Size büyük bir onur sunulduğunda söylemeniz gereken sözler hem düşüncenin süzgecinden geçmeli, hem duygunun terazisinde tartılmalı, hem beğeninin imbiğinde damıtılmalı, hem imgelemle beslenmeli ve bütün bunlarla birlikte de tümüyle içtenlikli olmalıdır...

Böylece şiiri de tanımlamaya yaklaşabildiğimi düşünüyorum...
Bu özelliklerden herhangi birine sahip oluş, bir söz ya da yazı ürününü şiir olarak adlandırmaya yetebilir... Fakat öyle sanıyorum ki şiirin her gerçek işçisi, kendisine şair olmak onuru ve sorumluluğu verilmiş kişi , daha üstün, daha derin, daha farklı bir ustalık düzeyine özenmiştir, özenmelidir de...
Bir gün bir yerde, şairliğin meslek değil yazgı olduğunu işitmiş ya da okumuştum... Kendi yaşamım ve deneyimlerim bana bunun gerçekliğini kanıtlıyor...

Bununla, soya çekim, kalıtım, yetenek gibi, yaşamın ve yaratıcılığın hiçbir alanında yadsınamayacak gerçeklerden çok; bir yazgıyı kabul etmek, hak etmek ve taşıyabilmek erdeminden söz ediyorum... Yeteneğin parıltısını yadsımamakla birlikte, çalışkanlığın, içtenliğin ve kibirsiz olmanın erdemine her zaman daha çok değer verdim... Yetenek bize kalıtımsal olarak gelen bir eğilimdir...Böyle bir özelliğe sahip olmaktan kendimize bir övgü payı çıkarmamız anlamsızdır... İnsan tekinin ve insanlığın yazgısını yaratan ve yönlendiren ise bilinçli emektir... Böyle bir çabanın gerektirdiği güçlükleri, sıkıntıları, çileleri göğüsleyip yapıta dönüştürebilmektir... Yazgıyı kabul etmek, hak etmek ve taşıyabilmek derken söylemek istediğim buydu...

Şair olmayı kendi ana dilimin ve gelmiş geçmiş bütün dillerin şiir ustalarına ,şiire emek vermiş herkese karşı hem bir sorumluluk, hem bir sevgi ve saygı bağı olarak, diyebilirim ki bir kan bağı gibi duyumsuyorum... Şiir ana dilde bir derinleşme, aynı zamanda da insanlığın ortak dilidir... Onu ne sadece sözcüklere, ne sadece ses,kurgu, mecaz ya da imgeye, ne sadece düşünce ya da duyguya indirgeyebiliriz... Bütün bunların toplamı ve böylece de basit bir toplama işleminin sonucundan çok daha fazla bir şeydir...

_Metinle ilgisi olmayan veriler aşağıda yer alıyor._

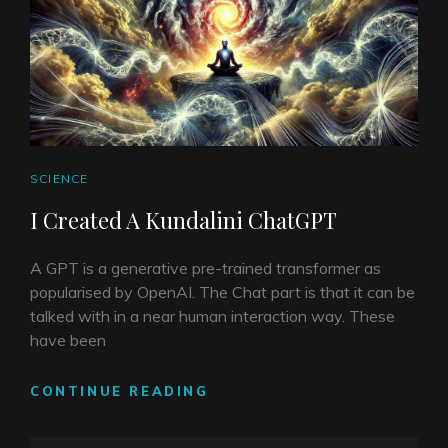
CAT
SCIENCE
LINKS
I Created A Kundalini ChatGPT
A GPT is a generative pre-trained transformer as
popularised by OpenAI. The Chat part is that it can be
talked with in a near human interaction way. These
have been
I
CONTINUE READING
CREATED
A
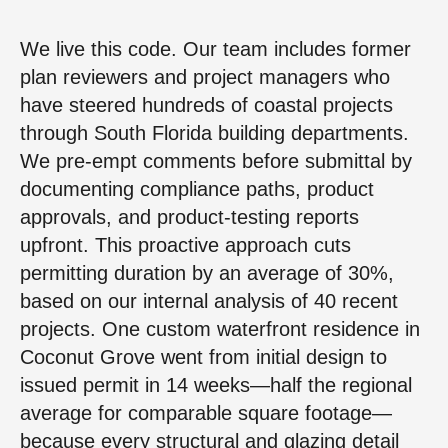
We live this code. Our team includes former
plan reviewers and project managers who
have steered hundreds of coastal projects
through South Florida building departments.
We pre-empt comments before submittal by
documenting compliance paths, product
approvals, and product-testing reports
upfront. This proactive approach cuts
permitting duration by an average of 30%,
based on our internal analysis of 40 recent
projects. One custom waterfront residence in
Coconut Grove went from initial design to
issued permit in 14 weeks—half the regional
average for comparable square footage—
because every structural and glazing detail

Çünkü bütün bunları birleştiren harç, maya, töz, öz su, yaşamın kendisidir...

Sözcükler ne sadece araç, ne de amaçtır... Amaç, yaşamı kirinden, pasından arındırmak,
onu anlamlı, yaşanır , yaşanası kılmaktır...

Yaşam, yaşamlarımız, yalanla, kötülükle, baskıyla, zulümle, cinayetle, bozulmuş,kirletilmiş,
yaralanmış ve tümüyle bir yok oluş uçurumunun eşiğine getirilmişse ve tek savunu aracımız
sözcüklerimizse eğer, insan oluşumuzun değerlerini savunabilmek için onları daha büyük bir sorumluluk,bilinç ve duyarlılıkla kullanmamız gerekiyor demektir...

Beni böyle bir sorumluluğu taşımakla ödüllendiren yazgıma, dostlarıma ve okurlarıma teşekkürlerimle...
(*)“2003 Dünya Şiir Günü Bildirisi”. Uluslararası PEN Kulüpleri Federasyonu Türkiye Merkezince 21 Mart 2003 tarihinde düzenlenen “Dünya Şiir Günü Büyük Ödülü” töreni sırasında okunmuştur.